- **WHAT THE TASK ASKS**:
In the entries below, find the line containing "aufrechterhalten und weitergegeben." and the line containing "verwandeln zu können. Die sehr aufwändigen". Copy those two lines and everything between them exactly, and only that.

- **DATASET CONTENT**:

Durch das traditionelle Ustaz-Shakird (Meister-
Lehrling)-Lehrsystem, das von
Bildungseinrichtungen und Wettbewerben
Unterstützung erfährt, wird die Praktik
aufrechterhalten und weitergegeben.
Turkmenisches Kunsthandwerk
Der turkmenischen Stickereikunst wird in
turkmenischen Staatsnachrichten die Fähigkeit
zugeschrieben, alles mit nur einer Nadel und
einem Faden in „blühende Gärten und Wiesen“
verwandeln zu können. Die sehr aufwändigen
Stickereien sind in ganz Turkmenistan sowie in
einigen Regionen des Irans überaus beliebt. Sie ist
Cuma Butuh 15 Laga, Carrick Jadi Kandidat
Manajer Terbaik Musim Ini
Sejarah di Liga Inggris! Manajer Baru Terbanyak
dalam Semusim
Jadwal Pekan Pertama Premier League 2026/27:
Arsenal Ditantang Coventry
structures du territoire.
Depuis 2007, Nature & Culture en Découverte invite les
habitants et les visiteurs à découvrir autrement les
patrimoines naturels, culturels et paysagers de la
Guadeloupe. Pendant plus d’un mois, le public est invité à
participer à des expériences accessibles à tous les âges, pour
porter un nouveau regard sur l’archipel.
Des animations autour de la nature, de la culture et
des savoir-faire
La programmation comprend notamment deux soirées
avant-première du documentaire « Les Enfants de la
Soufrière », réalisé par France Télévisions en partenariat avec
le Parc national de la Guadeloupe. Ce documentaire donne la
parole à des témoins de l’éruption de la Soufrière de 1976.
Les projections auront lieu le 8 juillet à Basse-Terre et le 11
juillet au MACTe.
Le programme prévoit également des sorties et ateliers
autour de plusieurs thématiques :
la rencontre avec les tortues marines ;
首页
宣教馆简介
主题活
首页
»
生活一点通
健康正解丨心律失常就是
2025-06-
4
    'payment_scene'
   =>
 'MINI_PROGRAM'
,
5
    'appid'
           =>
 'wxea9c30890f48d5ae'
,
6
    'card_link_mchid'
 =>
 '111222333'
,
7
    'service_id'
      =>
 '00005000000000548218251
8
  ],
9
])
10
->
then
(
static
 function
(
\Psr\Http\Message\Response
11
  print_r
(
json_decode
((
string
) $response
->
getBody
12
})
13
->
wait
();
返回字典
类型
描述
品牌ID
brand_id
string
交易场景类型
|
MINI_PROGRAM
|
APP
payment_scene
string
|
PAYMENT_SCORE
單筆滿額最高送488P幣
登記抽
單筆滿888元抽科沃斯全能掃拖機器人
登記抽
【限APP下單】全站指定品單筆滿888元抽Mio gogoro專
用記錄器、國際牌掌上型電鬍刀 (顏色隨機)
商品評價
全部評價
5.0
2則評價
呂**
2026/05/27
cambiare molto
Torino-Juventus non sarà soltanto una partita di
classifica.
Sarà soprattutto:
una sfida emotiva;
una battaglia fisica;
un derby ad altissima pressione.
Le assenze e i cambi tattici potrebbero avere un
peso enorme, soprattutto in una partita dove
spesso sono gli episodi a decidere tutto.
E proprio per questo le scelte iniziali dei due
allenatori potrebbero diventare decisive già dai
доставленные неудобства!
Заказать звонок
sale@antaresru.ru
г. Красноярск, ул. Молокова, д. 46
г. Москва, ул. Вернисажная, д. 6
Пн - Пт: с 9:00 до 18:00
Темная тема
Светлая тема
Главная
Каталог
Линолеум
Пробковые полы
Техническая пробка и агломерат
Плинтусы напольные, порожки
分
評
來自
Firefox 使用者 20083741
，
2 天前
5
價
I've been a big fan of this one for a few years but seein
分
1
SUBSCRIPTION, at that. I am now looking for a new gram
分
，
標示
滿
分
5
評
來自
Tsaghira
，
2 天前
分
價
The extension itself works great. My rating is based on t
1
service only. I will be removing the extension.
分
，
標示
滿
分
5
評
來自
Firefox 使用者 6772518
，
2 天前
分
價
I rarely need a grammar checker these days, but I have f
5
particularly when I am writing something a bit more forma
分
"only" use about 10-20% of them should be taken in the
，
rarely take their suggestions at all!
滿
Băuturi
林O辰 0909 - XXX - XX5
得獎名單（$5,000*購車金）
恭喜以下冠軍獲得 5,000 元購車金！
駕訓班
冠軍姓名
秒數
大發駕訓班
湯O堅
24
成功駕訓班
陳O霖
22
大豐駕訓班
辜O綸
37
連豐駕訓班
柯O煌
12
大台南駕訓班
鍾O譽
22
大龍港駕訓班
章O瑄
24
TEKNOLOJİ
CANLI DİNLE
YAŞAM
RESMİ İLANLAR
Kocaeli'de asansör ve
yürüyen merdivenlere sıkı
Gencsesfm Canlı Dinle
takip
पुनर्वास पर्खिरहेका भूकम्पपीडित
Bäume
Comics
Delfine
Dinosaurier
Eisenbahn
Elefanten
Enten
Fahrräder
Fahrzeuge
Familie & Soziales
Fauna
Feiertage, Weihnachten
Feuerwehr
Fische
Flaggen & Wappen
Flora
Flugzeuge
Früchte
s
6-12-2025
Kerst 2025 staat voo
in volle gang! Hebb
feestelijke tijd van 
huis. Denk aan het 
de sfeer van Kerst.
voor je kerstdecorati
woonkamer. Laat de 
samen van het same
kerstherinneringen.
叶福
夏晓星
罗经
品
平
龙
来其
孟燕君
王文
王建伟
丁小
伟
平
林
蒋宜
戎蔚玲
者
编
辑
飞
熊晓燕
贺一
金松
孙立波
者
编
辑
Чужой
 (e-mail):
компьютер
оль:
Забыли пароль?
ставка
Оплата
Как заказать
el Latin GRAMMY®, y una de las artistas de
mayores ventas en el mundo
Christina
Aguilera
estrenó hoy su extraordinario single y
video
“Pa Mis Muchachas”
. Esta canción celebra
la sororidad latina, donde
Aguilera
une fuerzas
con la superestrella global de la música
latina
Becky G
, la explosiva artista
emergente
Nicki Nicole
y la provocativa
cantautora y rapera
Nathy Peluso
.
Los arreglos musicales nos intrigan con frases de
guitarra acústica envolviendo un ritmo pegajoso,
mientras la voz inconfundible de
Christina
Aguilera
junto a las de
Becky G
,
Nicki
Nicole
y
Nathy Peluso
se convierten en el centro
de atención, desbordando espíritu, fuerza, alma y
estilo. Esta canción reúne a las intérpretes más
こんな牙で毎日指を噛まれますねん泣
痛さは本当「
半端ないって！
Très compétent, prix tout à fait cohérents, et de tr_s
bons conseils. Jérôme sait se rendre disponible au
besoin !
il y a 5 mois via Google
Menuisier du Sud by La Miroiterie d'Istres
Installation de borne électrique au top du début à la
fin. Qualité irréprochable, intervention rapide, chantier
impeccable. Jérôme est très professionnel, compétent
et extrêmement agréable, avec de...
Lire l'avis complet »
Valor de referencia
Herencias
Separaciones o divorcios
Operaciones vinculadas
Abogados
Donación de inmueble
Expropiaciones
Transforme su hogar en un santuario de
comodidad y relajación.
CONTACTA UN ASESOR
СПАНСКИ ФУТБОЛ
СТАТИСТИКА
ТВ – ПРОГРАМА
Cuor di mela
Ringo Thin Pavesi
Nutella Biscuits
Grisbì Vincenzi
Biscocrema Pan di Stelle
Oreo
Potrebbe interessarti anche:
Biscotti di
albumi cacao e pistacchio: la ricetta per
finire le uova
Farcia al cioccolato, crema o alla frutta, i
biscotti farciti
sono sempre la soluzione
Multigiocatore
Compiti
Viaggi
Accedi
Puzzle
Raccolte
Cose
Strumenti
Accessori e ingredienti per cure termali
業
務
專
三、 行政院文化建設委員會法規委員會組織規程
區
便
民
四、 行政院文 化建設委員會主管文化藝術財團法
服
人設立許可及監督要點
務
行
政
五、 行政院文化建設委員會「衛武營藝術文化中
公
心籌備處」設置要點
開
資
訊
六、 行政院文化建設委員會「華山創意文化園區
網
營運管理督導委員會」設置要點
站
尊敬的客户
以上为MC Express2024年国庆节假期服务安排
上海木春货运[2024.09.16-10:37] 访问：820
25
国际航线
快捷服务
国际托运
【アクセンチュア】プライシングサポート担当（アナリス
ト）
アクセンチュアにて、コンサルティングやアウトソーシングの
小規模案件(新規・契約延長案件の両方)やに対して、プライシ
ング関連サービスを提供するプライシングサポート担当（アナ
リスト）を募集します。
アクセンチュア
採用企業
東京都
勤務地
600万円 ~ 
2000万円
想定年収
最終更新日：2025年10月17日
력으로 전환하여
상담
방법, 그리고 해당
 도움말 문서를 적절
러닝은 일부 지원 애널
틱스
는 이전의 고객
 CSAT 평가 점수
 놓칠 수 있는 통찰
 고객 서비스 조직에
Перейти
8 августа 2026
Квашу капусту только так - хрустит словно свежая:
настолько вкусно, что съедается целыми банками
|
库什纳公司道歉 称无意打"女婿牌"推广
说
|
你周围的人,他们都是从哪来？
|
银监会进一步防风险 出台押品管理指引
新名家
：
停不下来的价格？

- **WRITTEN ANSWER**:
aufrechterhalten und weitergegeben.
Turkmenisches Kunsthandwerk
Der turkmenischen Stickereikunst wird in
turkmenischen Staatsnachrichten die Fähigkeit
zugeschrieben, alles mit nur einer Nadel und
einem Faden in „blühende Gärten und Wiesen“
verwandeln zu können. Die sehr aufwändigen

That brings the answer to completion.